127. Por regla general, la Corte Constitucional ha indicado que en el marco de la acción de tutela contra providencias judiciales al juez de tutela le corresponde estudiar la determinación del defecto específico y de considerarlo configurado, remitir el caso al juez natural para que adopte la decisión definitiva[81]. Sin embargo, de forma excepcional, la jurisprudencia constitucional ha recurrido a la adopción de una orden de reemplazo en eventos como los siguientes: (i) la decisión resulta necesaria para asegurar el cumplimiento del fallo de tutela, (ii) los hechos del caso demuestran que la autoridad judicial ha sido renuente en obedecer el precedente constitucional, (iii) la orden se requiere para asegurar una pronta solución de la controversia judicial y, a su vez, garantizar la protección efectiva de los derechos fundamentales alegados y, adicionalmente, (iv) la adopción de la orden no involucra un examen distinto al efectuado por el juez de tutela[82].

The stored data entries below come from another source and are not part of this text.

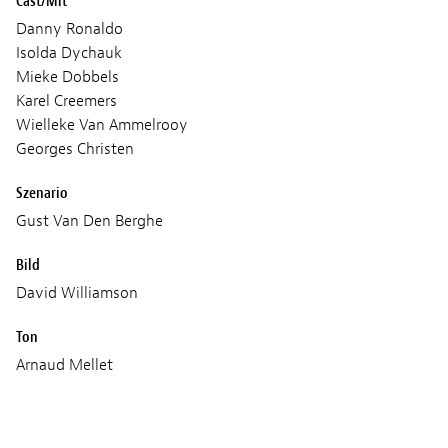
Cast/Mit
Danny Ronaldo
Isolda Dychauk
Mieke Dobbels
Karel Creemers
Wielleke Van Ammelrooy
Georges Christen
Szenario
Gust Van Den Berghe
Bild
David Williamson
Ton
Arnaud Mellet
Produktion
Minds Meet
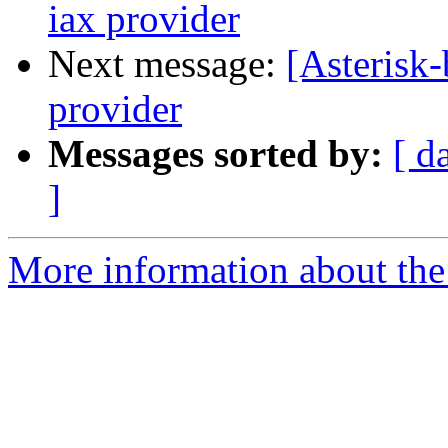
iax provider
Next message:
[Asterisk-
provider
Messages sorted by:
[ d
]
More information about the a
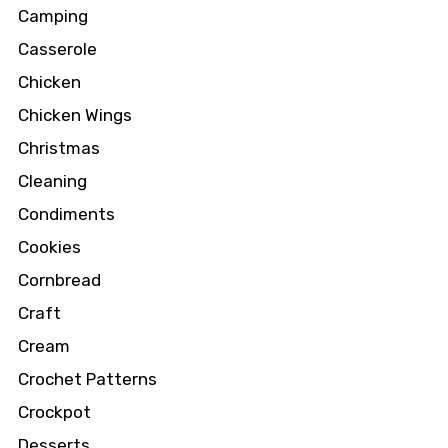
Camping
Casserole
Chicken
Chicken Wings
Christmas
Cleaning
Condiments
Cookies
Cornbread
Craft
Cream
Crochet Patterns
Crockpot
Desserts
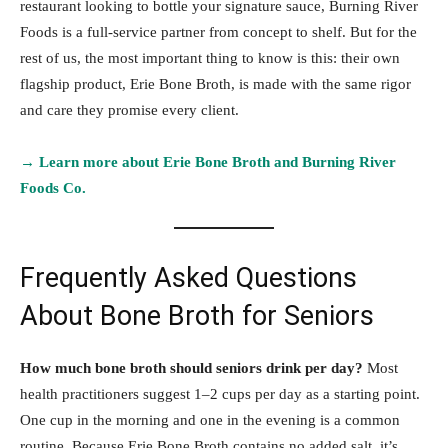
restaurant looking to bottle your signature sauce, Burning River
Foods is a full-service partner from concept to shelf. But for the
rest of us, the most important thing to know is this: their own
flagship product, Erie Bone Broth, is made with the same rigor
and care they promise every client.
→ Learn more about Erie Bone Broth and Burning River
Foods Co.
Frequently Asked Questions
About Bone Broth for Seniors
How much bone broth should seniors drink per day?
Most
health practitioners suggest 1–2 cups per day as a starting point.
One cup in the morning and one in the evening is a common
routine. Because Erie Bone Broth contains no added salt, it’s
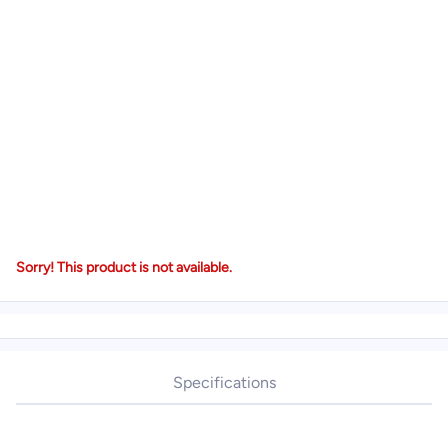
Sorry! This product is not available.
Specifications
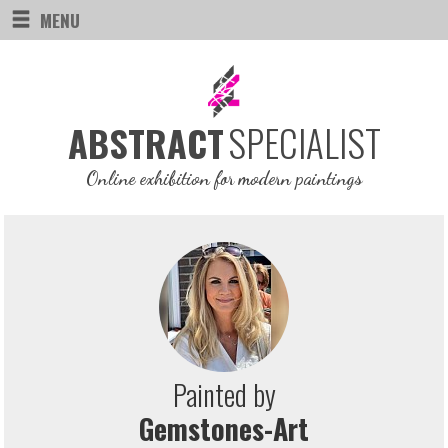
MENU
SPECIALIST
ABSTRACT
Online exhibition for modern paintings
Painted by
Gemstones-Art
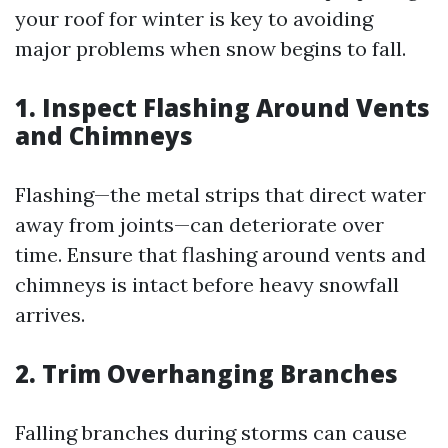
your roof for winter is key to avoiding
major problems when snow begins to fall.
1. Inspect Flashing Around Vents
and Chimneys
Flashing—the metal strips that direct water
away from joints—can deteriorate over
time. Ensure that flashing around vents and
chimneys is intact before heavy snowfall
arrives.
2. Trim Overhanging Branches
Falling branches during storms can cause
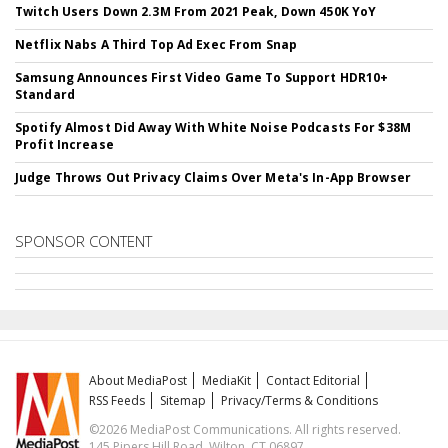
Twitch Users Down 2.3M From 2021 Peak, Down 450K YoY
Netflix Nabs A Third Top Ad Exec From Snap
Samsung Announces First Video Game To Support HDR10+
Standard
Spotify Almost Did Away With White Noise Podcasts For $38M
Profit Increase
Judge Throws Out Privacy Claims Over Meta's In-App Browser
SPONSOR CONTENT
About MediaPost
MediaKit
Contact Editorial
RSS Feeds
Sitemap
Privacy/Terms & Conditions
©2026 MediaPost Communications. All rights reserved.
145 Pipers Hill Road, Wilton, CT 06897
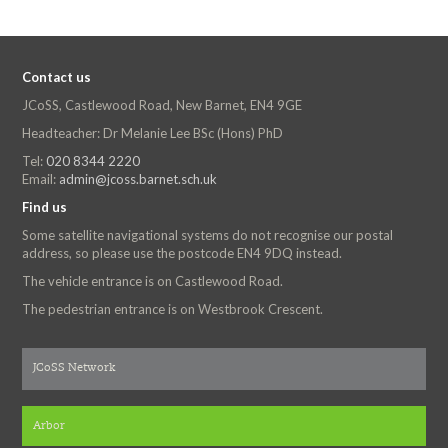
Contact us
JCoSS, Castlewood Road, New Barnet, EN4 9GE
Headteacher: Dr Melanie Lee BSc (Hons) PhD
Tel:
020 8344 2220
Email:
admin@jcoss.barnet.sch.uk
Find us
Some satellite navigational systems do not recognise our postal
address, so please use the postcode EN4 9DQ instead.
The vehicle entrance is on Castlewood Road.
The pedestrian entrance is on Westbrook Crescent.
JCoSS Network
Arbor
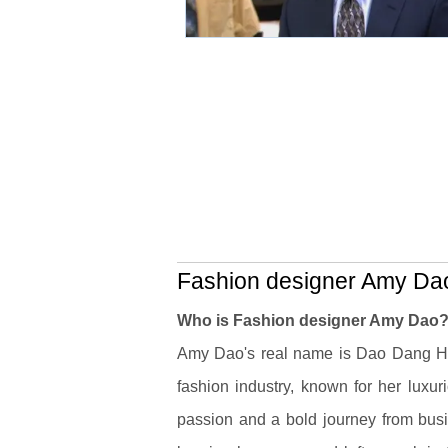
Fashion designer Amy Dao
Who is Fashion designer Amy Dao
Amy Dao's real name is Dao Dang H
fashion industry, known for her luxur
passion and a bold journey from busi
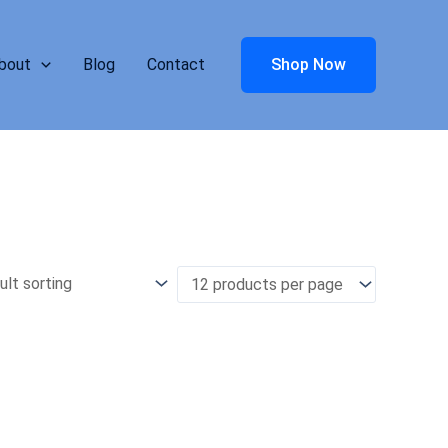
bout
Blog
Contact
Shop Now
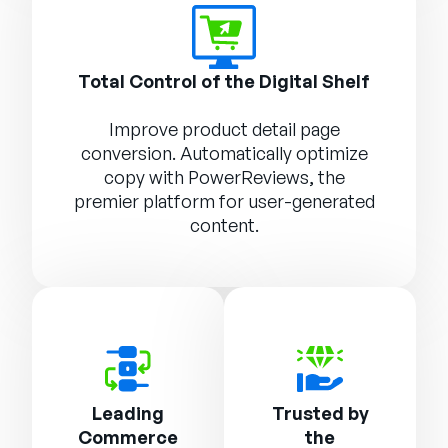
Total Control of the Digital Shelf
Improve product detail page
conversion. Automatically optimize
copy with
PowerReviews
, the
premier platform for user-generated
content.
Leading
Trusted by
Commerce
the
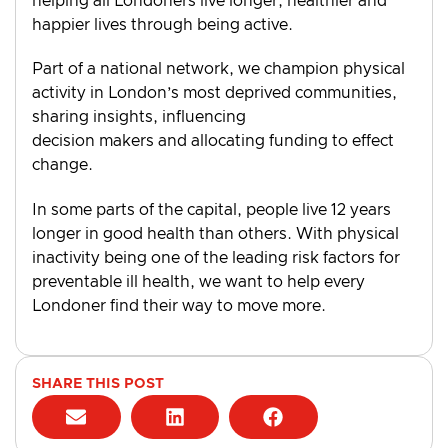
helping all Londoners live longer, healthier and
happier lives through being active.
Part of a national network, we champion physical
activity in London’s most deprived communities,
sharing insights, influencing
decision makers and allocating funding to effect
change.
In some parts of the capital, people live 12 years
longer in good health than others. With physical
inactivity being one of the leading risk factors for
preventable ill health, we want to help every
Londoner find their way to move more.
SHARE THIS POST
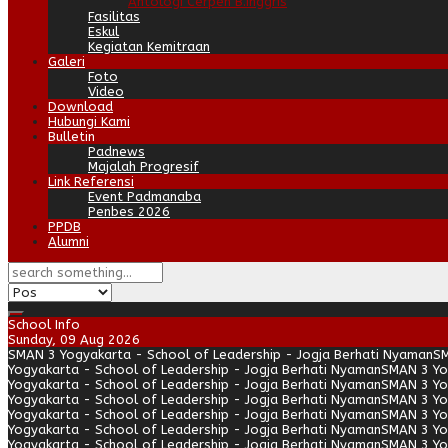
Antologi Cerpen B.Inggris
Fasilitas
Eskul
Kegiatan Kemitraan
Galeri
Foto
Video
Download
Hubungi Kami
Bulletin
Padnews
Majalah Progresif
Link Referensi
Event Padmanaba
Penbes 2026
PPDB
Alumni
School Info
Sunday, 09 Aug 2026
SMAN 3 Yogyakarta - School of Leadership - Jogja Berhati Nyaman
SM
Yogyakarta - School of Leadership - Jogja Berhati Nyaman
SMAN 3 Yo
Yogyakarta - School of Leadership - Jogja Berhati Nyaman
SMAN 3 Yo
Yogyakarta - School of Leadership - Jogja Berhati Nyaman
SMAN 3 Yo
Yogyakarta - School of Leadership - Jogja Berhati Nyaman
SMAN 3 Yo
Yogyakarta - School of Leadership - Jogja Berhati Nyaman
SMAN 3 Yo
Yogyakarta - School of Leadership - Jogja Berhati Nyaman
SMAN 3 Yo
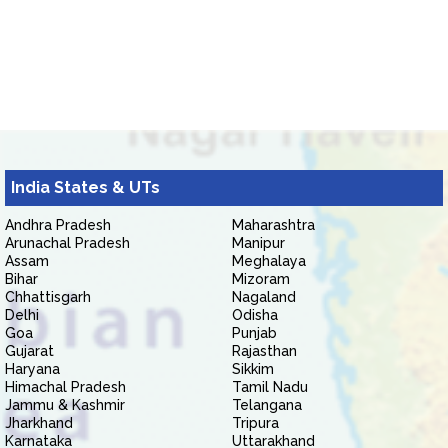
India States & UTs
Andhra Pradesh
Maharashtra
Arunachal Pradesh
Manipur
Assam
Meghalaya
Bihar
Mizoram
Chhattisgarh
Nagaland
Delhi
Odisha
Goa
Punjab
Gujarat
Rajasthan
Haryana
Sikkim
Himachal Pradesh
Tamil Nadu
Jammu & Kashmir
Telangana
Jharkhand
Tripura
Karnataka
Uttarakhand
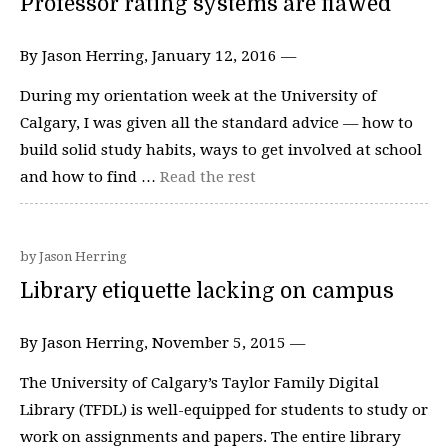
Professor rating systems are flawed
By Jason Herring, January 12, 2016 —
During my orientation week at the University of
Calgary, I was given all the standard advice — how to
build solid study habits, ways to get involved at school
and how to find …
Read the rest
by Jason Herring
Library etiquette lacking on campus
By Jason Herring, November 5, 2015 —
The University of Calgary’s Taylor Family Digital
Library (TFDL) is well-equipped for students to study or
work on assignments and papers. The entire library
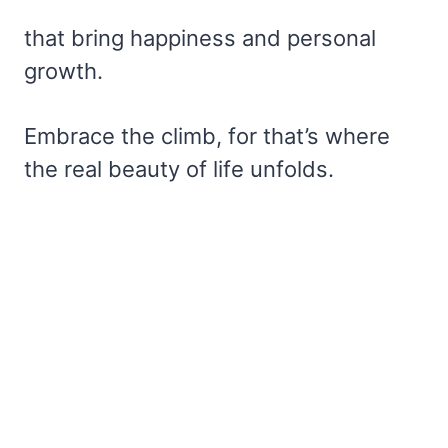
that bring happiness and personal
growth.
Embrace the climb, for that’s where
the real beauty of life unfolds.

128. En virtud de lo anterior, como remedio judicial, la Sala procederá a adoptar directamente la orden de reemplazo. Esta determinación se debe a que en el presente caso (i) el derecho pensional está plenamente acreditado, puesto que no es objeto de debate que la accionante cumple los requisitos previstos en el Acuerdo 049 de 1990 por cuanto, siendo beneficiaria del régimen de transición, cotizó más de 500 semanas pagadas durante los últimos 20 años anteriores al cumplimiento de los 55 años; (ii) se trata de una mujer de 79 años de edad que, desde el año 2013, ha reclamado infructuosamente el acceso a su pensión de vejez tanto en sede administrativa como jurisdiccional, pese a que no hay dudas de que es la titular de la misma; (iii) la negativa en el reconocimiento de la pensión de vejez afecta el mínimo vital de la demandante, quien no tiene una fuente mensual suficiente de ingresos para solventar sus necesidades, y (iv) como se señaló previamente, la autoridad judicial accionada ha sido renuente en obedecer el precedente constitucional[83]. Asimismo, es importante resaltar que las salas de descongestión de la Sala de Casación Laboral de la Corte Suprema de Justicia dejaron de operar desde el 5 de junio de 2025, lo que haría inocua la orden de que se emita sentencia de reemplazo por la autoridad judicial accionada, al haber cesado su funcionamiento recientemente.
129. Además, no sobra recordar que en las sentencias C-197 de 2023 y C-054 de 2024, la Corte Constitucional advirtió que las mujeres enfrentan un contexto de desigualdad y discriminación en el ámbito laboral que les dificulta ingresar y mantenerse en el mercado laboral, especialmente cuando llegan a la edad de jubilación, pues enfrentan mayores dificultades para conseguir y mantener un puesto de trabajo[84].
130. Finalmente, se exhortará a la Sala de Casación Laboral de la Corte Suprema de Justicia a ajustar su jurisprudencia en relación con la aplicación del Acuerdo 049 de 1990 para el reconocimiento de la pensión de vejez de personas beneficiarias del régimen de transición, de acuerdo con lo establecido el precedente constitucional (Sentencias SU-049 de 2024, SU-218 de 2024 y SU-428 de 2024), reiterado por la presente decisión.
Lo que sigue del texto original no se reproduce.